How to complete this task →
Please say how many lines of the entries below contain the word "móveis", and leave out everything else.

Data to process →
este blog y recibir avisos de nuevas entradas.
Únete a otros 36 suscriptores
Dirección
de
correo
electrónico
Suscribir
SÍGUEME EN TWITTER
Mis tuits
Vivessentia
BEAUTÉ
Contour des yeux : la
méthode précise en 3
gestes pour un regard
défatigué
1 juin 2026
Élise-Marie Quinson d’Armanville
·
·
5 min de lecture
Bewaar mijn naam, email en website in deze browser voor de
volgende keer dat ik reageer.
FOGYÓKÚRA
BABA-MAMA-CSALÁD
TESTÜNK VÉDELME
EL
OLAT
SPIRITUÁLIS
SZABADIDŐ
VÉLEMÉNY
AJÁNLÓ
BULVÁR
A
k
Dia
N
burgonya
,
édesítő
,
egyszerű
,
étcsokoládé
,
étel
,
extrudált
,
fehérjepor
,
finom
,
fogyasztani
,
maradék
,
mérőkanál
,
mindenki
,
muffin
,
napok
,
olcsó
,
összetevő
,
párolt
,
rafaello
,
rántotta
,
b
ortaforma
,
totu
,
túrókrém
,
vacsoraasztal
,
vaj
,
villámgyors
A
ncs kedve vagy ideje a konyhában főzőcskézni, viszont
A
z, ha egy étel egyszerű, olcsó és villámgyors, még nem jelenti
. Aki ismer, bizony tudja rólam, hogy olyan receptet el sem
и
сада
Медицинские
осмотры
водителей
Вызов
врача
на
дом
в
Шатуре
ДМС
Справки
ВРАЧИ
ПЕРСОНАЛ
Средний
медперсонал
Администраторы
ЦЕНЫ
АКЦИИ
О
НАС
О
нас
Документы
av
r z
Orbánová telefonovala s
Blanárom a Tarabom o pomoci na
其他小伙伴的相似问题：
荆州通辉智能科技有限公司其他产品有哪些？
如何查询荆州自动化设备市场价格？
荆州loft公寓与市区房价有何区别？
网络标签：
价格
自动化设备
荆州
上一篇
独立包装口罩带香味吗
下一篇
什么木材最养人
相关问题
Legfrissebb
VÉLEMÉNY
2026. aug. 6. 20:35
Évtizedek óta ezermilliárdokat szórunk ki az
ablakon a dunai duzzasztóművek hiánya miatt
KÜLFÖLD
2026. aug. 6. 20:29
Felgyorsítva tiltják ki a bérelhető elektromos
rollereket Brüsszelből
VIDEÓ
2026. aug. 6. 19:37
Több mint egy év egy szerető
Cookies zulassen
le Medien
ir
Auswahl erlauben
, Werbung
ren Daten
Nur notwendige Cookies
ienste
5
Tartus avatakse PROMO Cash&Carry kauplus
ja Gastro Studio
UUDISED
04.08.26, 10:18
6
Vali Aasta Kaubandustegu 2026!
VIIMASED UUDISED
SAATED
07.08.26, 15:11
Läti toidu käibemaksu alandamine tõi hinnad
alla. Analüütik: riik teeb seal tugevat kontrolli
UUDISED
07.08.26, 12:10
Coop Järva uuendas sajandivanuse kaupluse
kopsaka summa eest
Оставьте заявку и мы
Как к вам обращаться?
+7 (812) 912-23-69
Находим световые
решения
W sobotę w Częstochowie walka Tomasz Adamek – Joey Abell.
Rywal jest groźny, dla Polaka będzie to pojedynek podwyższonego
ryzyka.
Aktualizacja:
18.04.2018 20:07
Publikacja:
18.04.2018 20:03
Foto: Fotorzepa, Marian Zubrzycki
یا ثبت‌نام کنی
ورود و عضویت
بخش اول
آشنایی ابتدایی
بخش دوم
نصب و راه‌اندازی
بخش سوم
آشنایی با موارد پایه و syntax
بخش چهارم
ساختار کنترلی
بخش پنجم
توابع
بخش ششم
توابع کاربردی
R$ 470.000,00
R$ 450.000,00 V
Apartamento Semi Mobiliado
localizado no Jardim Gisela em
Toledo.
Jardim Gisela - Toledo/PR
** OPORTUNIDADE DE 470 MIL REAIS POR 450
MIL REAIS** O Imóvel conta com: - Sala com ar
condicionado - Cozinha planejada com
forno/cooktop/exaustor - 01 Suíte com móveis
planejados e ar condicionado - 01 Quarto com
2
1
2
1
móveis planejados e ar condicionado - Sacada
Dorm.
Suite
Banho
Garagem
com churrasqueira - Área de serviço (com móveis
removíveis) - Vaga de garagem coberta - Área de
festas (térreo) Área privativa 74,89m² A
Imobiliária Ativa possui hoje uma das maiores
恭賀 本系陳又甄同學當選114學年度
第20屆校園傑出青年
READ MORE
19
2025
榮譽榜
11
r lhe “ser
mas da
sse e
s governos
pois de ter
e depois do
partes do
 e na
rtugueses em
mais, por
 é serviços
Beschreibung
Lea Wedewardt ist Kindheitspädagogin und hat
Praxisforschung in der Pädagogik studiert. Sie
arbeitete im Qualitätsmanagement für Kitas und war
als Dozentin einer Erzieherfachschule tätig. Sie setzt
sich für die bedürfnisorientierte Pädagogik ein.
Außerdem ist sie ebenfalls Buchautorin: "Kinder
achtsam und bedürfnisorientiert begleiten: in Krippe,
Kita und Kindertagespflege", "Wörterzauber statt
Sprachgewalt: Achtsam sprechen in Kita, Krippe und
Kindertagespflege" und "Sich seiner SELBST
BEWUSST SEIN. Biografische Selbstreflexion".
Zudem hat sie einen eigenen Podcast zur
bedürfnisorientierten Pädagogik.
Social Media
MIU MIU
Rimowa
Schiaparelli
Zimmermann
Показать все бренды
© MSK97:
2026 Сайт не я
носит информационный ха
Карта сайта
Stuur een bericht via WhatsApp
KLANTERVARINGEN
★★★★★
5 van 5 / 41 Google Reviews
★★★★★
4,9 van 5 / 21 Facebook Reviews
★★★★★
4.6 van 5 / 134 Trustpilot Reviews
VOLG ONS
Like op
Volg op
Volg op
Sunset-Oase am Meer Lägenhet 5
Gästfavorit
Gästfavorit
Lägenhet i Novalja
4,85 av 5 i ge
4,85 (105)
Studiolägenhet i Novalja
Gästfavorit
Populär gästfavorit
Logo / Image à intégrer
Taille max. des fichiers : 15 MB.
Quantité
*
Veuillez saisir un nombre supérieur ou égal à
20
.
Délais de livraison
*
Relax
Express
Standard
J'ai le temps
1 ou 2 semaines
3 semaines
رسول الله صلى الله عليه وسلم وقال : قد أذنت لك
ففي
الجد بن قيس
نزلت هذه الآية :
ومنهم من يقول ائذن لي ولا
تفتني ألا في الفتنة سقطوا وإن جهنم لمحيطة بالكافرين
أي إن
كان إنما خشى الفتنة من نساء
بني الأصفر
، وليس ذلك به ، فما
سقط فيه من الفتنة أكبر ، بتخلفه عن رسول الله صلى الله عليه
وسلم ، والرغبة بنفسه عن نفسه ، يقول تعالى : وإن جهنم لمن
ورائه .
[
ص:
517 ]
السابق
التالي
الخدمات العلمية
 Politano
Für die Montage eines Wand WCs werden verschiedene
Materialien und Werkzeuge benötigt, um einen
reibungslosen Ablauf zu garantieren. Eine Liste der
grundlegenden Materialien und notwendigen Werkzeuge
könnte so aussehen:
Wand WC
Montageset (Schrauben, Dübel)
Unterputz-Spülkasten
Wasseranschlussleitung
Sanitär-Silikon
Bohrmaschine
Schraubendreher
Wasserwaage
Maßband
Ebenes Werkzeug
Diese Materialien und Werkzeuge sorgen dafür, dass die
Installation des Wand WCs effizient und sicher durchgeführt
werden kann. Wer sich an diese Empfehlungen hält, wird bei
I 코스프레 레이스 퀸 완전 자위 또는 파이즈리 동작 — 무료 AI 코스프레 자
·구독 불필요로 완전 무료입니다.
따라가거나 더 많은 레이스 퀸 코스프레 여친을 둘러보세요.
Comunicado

Answer box →
3